(Page images and extracted text)
- - - - -

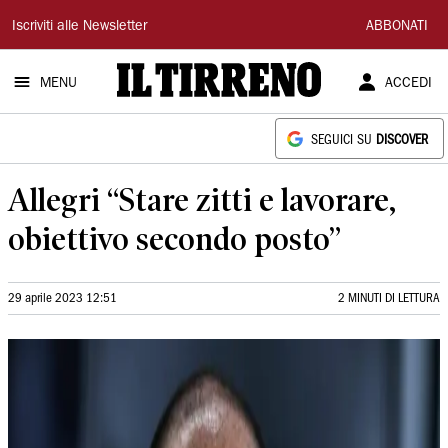
Il
Iscriviti alle Newsletter
ABBONATI
Tirreno
MENU
ACCEDI
SEGUICI SU
DISCOVER
Allegri “Stare zitti e lavorare,
obiettivo secondo posto”
29 aprile 2023 12:51
2 MINUTI DI LETTURA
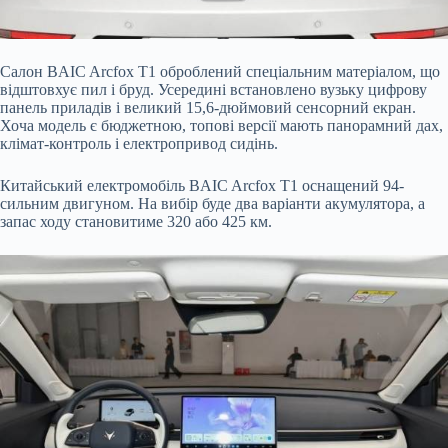
Салон BAIC Arcfox T1 оброблений спеціальним матеріалом, що
відштовхує пил і бруд. Усередині встановлено вузьку цифрову
панель приладів і великий 15,6-дюймовий сенсорний екран.
Хоча модель є бюджетною, топові версії мають панорамний дах,
клімат-контроль і електропривод сидінь.
Китайський електромобіль BAIC Arcfox T1 оснащений 94-
сильним двигуном. На вибір буде два варіанти акумулятора, а
запас ходу становитиме 320 або 425 км.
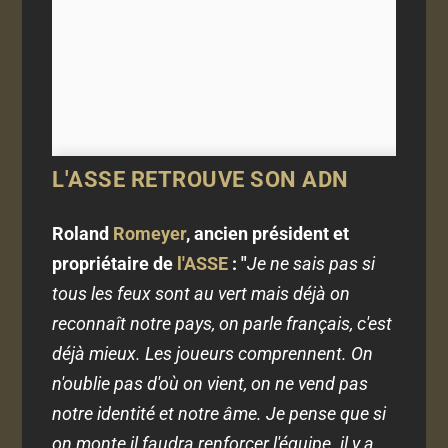
L'ASSE RETROUVE SON ADN
Roland
Romeyer
, ancien président et
propriétaire de
l'ASSE
: "
Je ne sais pas si
tous les feux sont au vert mais déjà on
reconnaît notre pays, on parle français, c'est
déjà mieux. Les joueurs comprennent. On
n'oublie pas d'où on vient, on ne vend pas
notre identité et notre âme. Je pense que si
on monte il faudra renforcer l'équipe. il y a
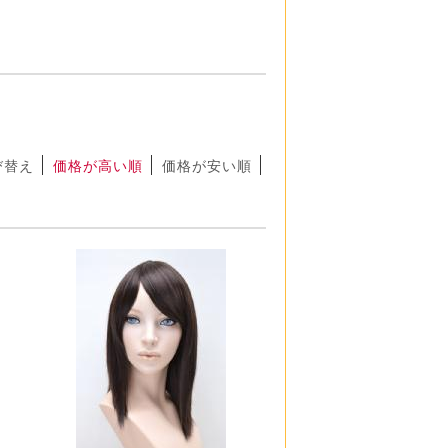
び替え
価格が高い順
価格が安い順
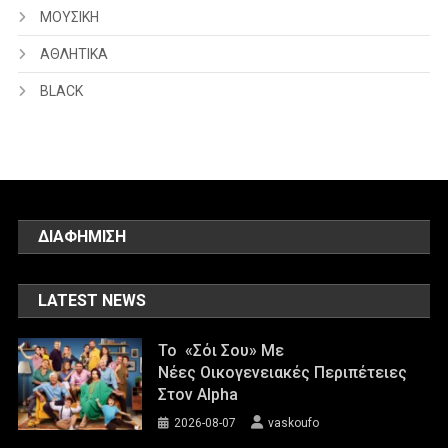
ΜΟΥΣΙΚΗ
ΑΘΛΗΤΙΚΑ
BLACK
ΔΙΑΦΗΜΙΣΗ
LATEST NEWS
Το «Σόι Σου» Με
Νέες Οικογενειακές Περιπέτειες
Στον Alpha
2026-08-07
vaskoufo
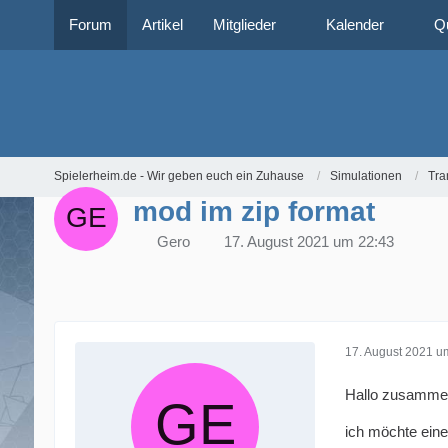
Forum
Artikel
Mitglieder
Kalender
Q
Spielerheim.de - Wir geben euch ein Zuhause
Simulationen
Tra
mod im zip format
Gero
17. August 2021 um 22:43
17. August 2021 u
Hallo zusamme
ich möchte eine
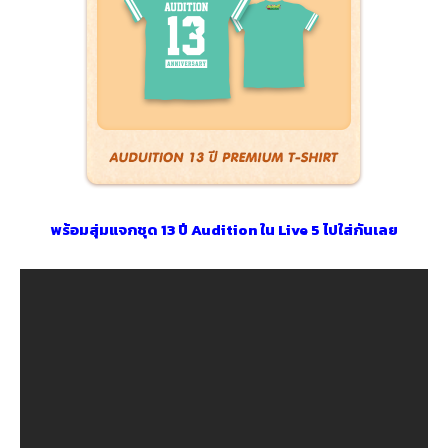
พร้อมสุ่มแจกชุด 13 ปี Audition ใน Live 5 ไปใส่กันเลย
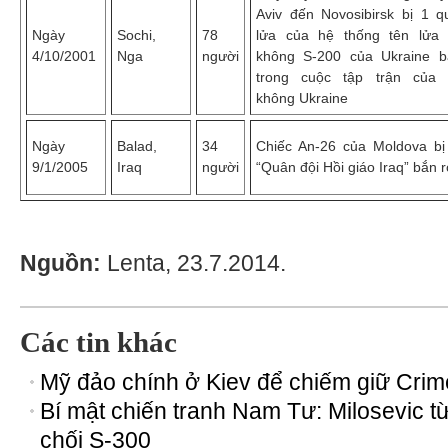
Aviv đến Novosibirsk bị 1 q
Ngày
Sochi,
78
lửa của hệ thống tên lửa
4/10/2001
Nga
người
không S-200 của Ukraine b
trong cuộc tập trận của 
không Ukraine
Ngày
Balad,
34
Chiếc An-26 của Moldova b
9/1/2005
Iraq
người
“Quân đội Hồi giáo Iraq” bắn r
Nguồn:
Lenta, 23.7.2014.
Các tin khác
Mỹ đảo chính ở Kiev để chiếm giữ Cri
Bí mật chiến tranh Nam Tư: Milosevic t
chối S-300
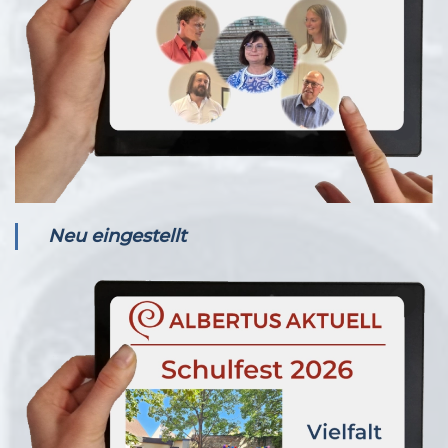
Neu eingestellt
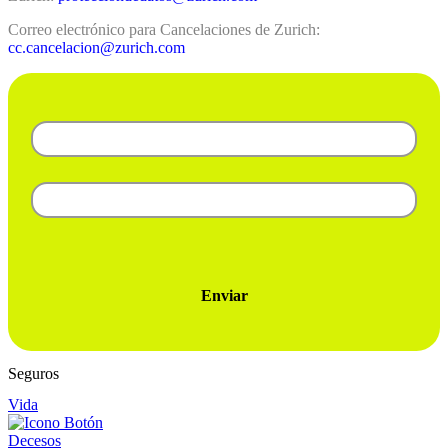
Correo electrónico para Cancelaciones de Zurich:
cc.cancelacion@zurich.com
Enviar
Seguros
Vida
Decesos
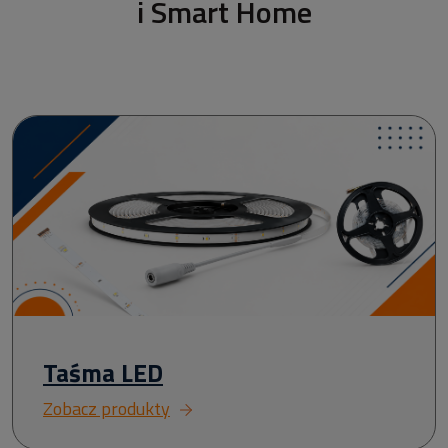
i Smart Home
Taśma LED
Zobacz produkty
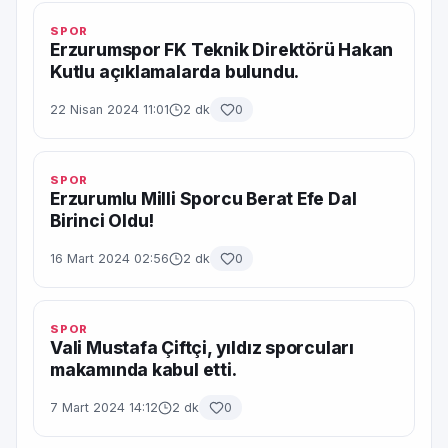
SPOR
Erzurumspor FK Teknik Direktörü Hakan
Kutlu açıklamalarda bulundu.
22 Nisan 2024 11:01
2 dk
0
SPOR
Erzurumlu Milli Sporcu Berat Efe Dal
Birinci Oldu!
16 Mart 2024 02:56
2 dk
0
SPOR
Vali Mustafa Çiftçi, yıldız sporcuları
makamında kabul etti.
7 Mart 2024 14:12
2 dk
0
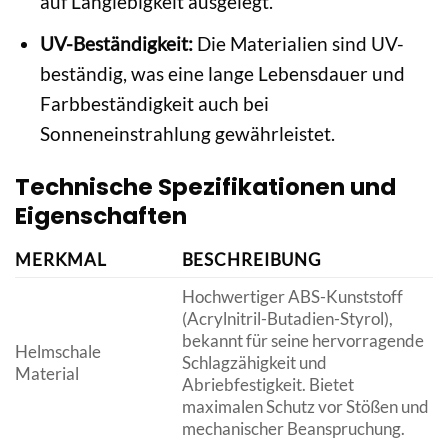
auf Langlebigkeit ausgelegt.
UV-Beständigkeit:
Die Materialien sind UV-
beständig, was eine lange Lebensdauer und
Farbbeständigkeit auch bei
Sonneneinstrahlung gewährleistet.
Technische Spezifikationen und
Eigenschaften
MERKMAL
BESCHREIBUNG
Hochwertiger ABS-Kunststoff
(Acrylnitril-Butadien-Styrol),
bekannt für seine hervorragende
Helmschale
Schlagzähigkeit und
Material
Abriebfestigkeit. Bietet
maximalen Schutz vor Stößen und
mechanischer Beanspruchung.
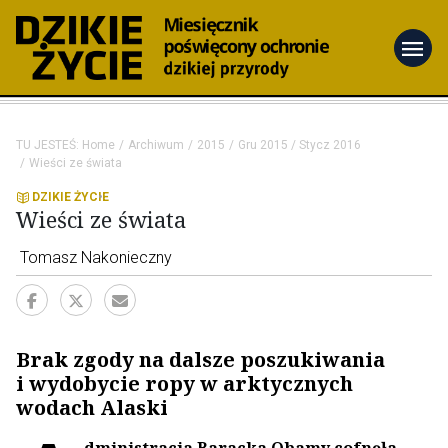
menu
TU JESTEŚ:
Home
Archiwum
2015
Gru 2015 / Stycz 2016
Wieści ze świata
DZIKIE ŻYCIE
Wieści ze świata
Tomasz Nakonieczny
Brak zgody na dalsze poszukiwania
i wydobycie ropy w arktycznych
wodach Alaski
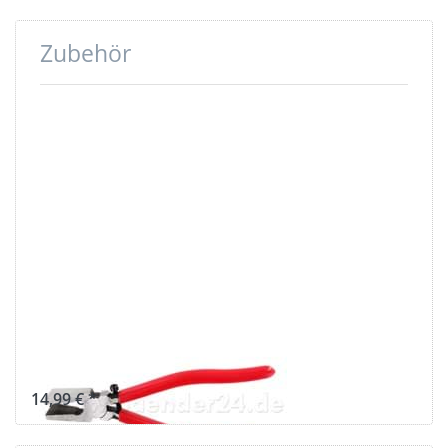
Zubehör
Drücken Sie
ENTER für mehr
Optionen zu
Zange für
Rohlinge /
Gurtbandenden
Zange für
Rohlinge /
Gurtbandenden
14,99 € *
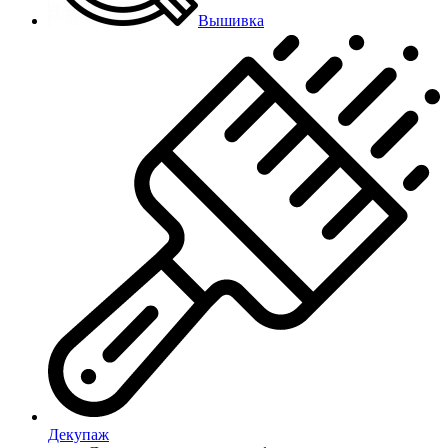
Вышивка
Декупаж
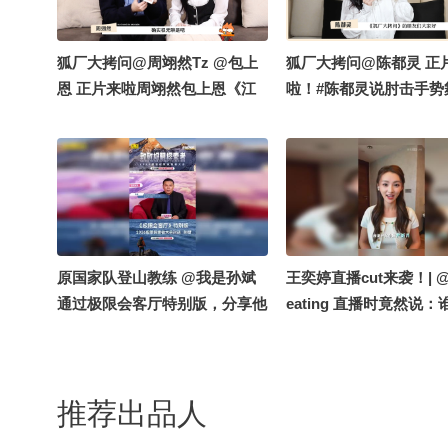
到三寸钉是“刚出道的女
他立刻夸夸，一年不见
了，爸粉很安心!曾舜晞
狐厂大拷问️@周翊然Tz @包上
狐厂大拷问️@陈都灵 正
耀三寸钉有多听话，他说
恩 正片来啦️周翊然包上恩《江
啦！️#陈都灵说肘击手
好的都是好狗”，给女明
湖夜雨十年灯》看古偶送现偶剧
适区# 陈都灵独自开创
画像，最后还不忘cue巧
宣，俩人畅想二搭，赛车手&赛
击赛道并发扬光大，被
力：“让它主人知道，我
车工程师也太带感了吧，热血番
瑞贴脸开大没关系，只
了，巧克力对我好点吧！
请立刻开拍#周翊然的愿望只是
们看得小众，被曾舜晞
狗届顶流们也要内卷起
想看包上恩撒娇# 从卖萌10秒钟
教学没关系，敢学就敢教
朝阳 @一只飞鸿 @嘿凤梨
到卖萌手势舞再到撒娇2小时，
扫射恋姐癖的时候，粉
@铁砣妹妹 @航航儿 #曾
周翊然就这样不断加码想看包上
陈都灵怀里连枪声都没
原国家队登山教练 @我是孙斌
王奕婷直播cut来袭！| 
九门
恩撒娇，游戏输赢已分，我们网
都灵就这样努力给所有
通过极限会客厅特别版，分享他
eating 直播时竟然说
友就坐等看撒娇啦#江湖夜雨十
一个家#月鳞绮纪# @张
从珠峰直播传递到带队南极最高
看《九门》的话，就把谁...
年灯# @张朝阳 @一只飞鸿 @
饭饭小朋友 @嘿凤梨lik
峰与南极点徒步的双重压力，以
张朝阳 @名人狐 @时
嘿凤梨like @铁砣妹妹 @航航
航儿 @铁砣妹妹 @一只
及对行业爆发期风险管理的深度
究院 @不咽气的小超人
儿
推荐出品人
思考。@张朝阳 @狐克斯姐 @
事 @娱你talks @狐厂
晏成的财经观察 @小水快跑
狐厂大拷问 @搜狐娱乐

- - - - -

- Problem to work on: Output consists of exactly the lines from the one containing "王奕婷直播cut来袭！|" to the end of the records above, retyped without change and with nothing extra.

- The completed task:
王奕婷直播cut来袭！| 
九门
恩撒娇，游戏输赢已分，我们网
都灵就这样努力给所有
通过极限会客厅特别版，分享他
eating 直播时竟然说
友就坐等看撒娇啦#江湖夜雨十
一个家#月鳞绮纪# @张
从珠峰直播传递到带队南极最高
看《九门》的话，就把谁...
年灯# @张朝阳 @一只飞鸿 @
饭饭小朋友 @嘿凤梨lik
峰与南极点徒步的双重压力，以
张朝阳 @名人狐 @时
嘿凤梨like @铁砣妹妹 @航航
航儿 @铁砣妹妹 @一只
及对行业爆发期风险管理的深度
究院 @不咽气的小超人
儿
推荐出品人
思考。@张朝阳 @狐克斯姐 @
事 @娱你talks @狐厂
晏成的财经观察 @小水快跑
狐厂大拷问 @搜狐娱乐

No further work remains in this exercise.